Math Stats: Simple Linear Regression
Simple Linear Regression definitions
- Deterministic regression equation: \(E(y|x) = \beta_0 + \beta_1x\)
- Stochastic regression equation: \(y = \beta_0 + \beta_1x + \epsilon\)
- Simple regression line: \(E(y|x) = \beta_0 + \beta_1x\)
- Estimated regression line: \(\hat{y} = \hat{\beta_0} + \hat{\beta_1}x\)
- Estimated regression model: \(\hat{y_i} = \hat{\beta_0} + \hat{\beta_1}x_i + e_i\)
Assumptions of SLR
- Expectation of errors: \(E(\epsilon) = 0\)
- Variance of errors: \(Var(\epsilon) = \sigma^2\)
- Independence of errors: \(Cov(\epsilon_i, \epsilon_j) = 0\)
- [Stricter] Normality of errors: \(\epsilon \overset{i.i.d.}{\sim} N(0, \sigma^2)\)
SLR with least squares
- Fitted values: \(\hat{y_i} = \hat{\beta_0} + \hat{\beta_1}x_i\)
- Residuals: \(e_i = y_i - \hat{y_i}\)
- SSE/RSS: \(\sum_{i=1}^n e_i^2 = \sum_{i=1}^n (y_i - \hat{y_i})^2\)
- can be rewritten as \(SSE = S_{yy} - \frac{S_{xy}^2}{Sxx}\)
SLR equations
- \(\hat{\beta_1} = \frac{S_{xy}}{S_{xx}}\)
- \(\hat{\beta_0} = \bar{y} - \hat{\beta_1}\bar{x}\)
Properties of SLR
- \(E(y_i) = \beta_0 + \beta_1x_i\)
- \(Var(y_i) = Var(\epsilon_i) = \sigma^2\)
- \(Cov(y_i, y_j) = 0\) for \(i \neq j\)
- \(y_i \sim N(\beta_0 + \beta_1x_i, \sigma^2)\)
- \(Cov(y_i, y_j) = 0\) for \(i \neq j\)
Properties of regression line
- \(\sum_{i=1}^n e_i = 0\)
- \(\sum_{i=1}^n e_i^2\) is a minimum
- \(\sum_{i=1}^n y_i = \sum_{i=1}^n \hat{y_i}\)

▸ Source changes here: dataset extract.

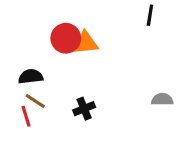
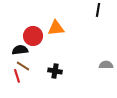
red circle: (66, 38) -> (33, 36), moved
black cross: (84, 109) -> (55, 71), turned 32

- \(\sum_{i=1}^n x_ie_i = 0\)
- \(\sum_{i=1}^n \hat{y_i}e_i = 0\)
How to estimate \(\sigma^2\)?
- \(s^2 = \hat{\sigma}^2 = \frac{SSE}{n-2} = \frac{\sum_{i=1}^n e_i^2}{n-2}\)
- This is because to get \(\hat{y_i}\), we use 2 parameters \(\hat{\beta_0}\) and \(\hat{\beta_1}\)
The six number summary
- \(S_{xx} = \sum_{i=1}^n x_i^2 - n\bar{x}^2\)
- \(S_{xy} = \sum_{i=1}^n x_iy_i - n\bar{x}\bar{y}\)
- \(S_{yy} = \sum_{i=1}^n y_i^2 - n\bar{y}^2\)
- Therefore, knowing \(n\), \(\bar{x}\), \(\bar{y}\), \(\sum_{i=1}^n x_i^2\), \(\sum_{i=1}^n y_i^2\), \(\sum_{i=1}^n x_iy_i\) is enough to calculate \(\hat{\beta_0}\) and \(\hat{\beta_1}\)
Confidence intervals
- Confidence intervals are used to describe the variance in the parameter estimates
- The confidence interval is a range of values that is likely to contain the true value of the parameter
- CI = statistic \(\pm\) (multiplier \(\times\) se(statistic))
- The multiplier is determined by the confidence level and the distribution of the statistic
- The standard error of the statistic is a measure of the variability of the statistic \(SE(estimator) = \sqrt{Var(estimator)}\)
Confidence intervals for \(\beta_0\) and \(\beta_1\)
- \(\hat{\beta_0}\) = estimate when \(x = 0\)
- \(\hat{\beta_1}\) = change in \(\hat{y}\) for a 1 unit change in \(x\)
- We need to know \(E(\hat{\beta_k})\) and \(Var(\hat{\beta_k})\) to construct CIs where \(k = 0, 1\)
- To derive the distribution, we rely on \(\epsilon \overset{i.i.d.}{\sim} N(0, \sigma^2)\)
Distribution and CI of \(\hat{\beta_1}\), given \(\sigma^2\)
- \[\frac{\hat{\beta_1} - \beta_1}{\sqrt{Var(\hat{\beta_1})}} = \frac{\hat{\beta_1} - \beta_1}{\sqrt{\frac{\sigma^2}{S_{xx}}}} \sim N(0,1)\]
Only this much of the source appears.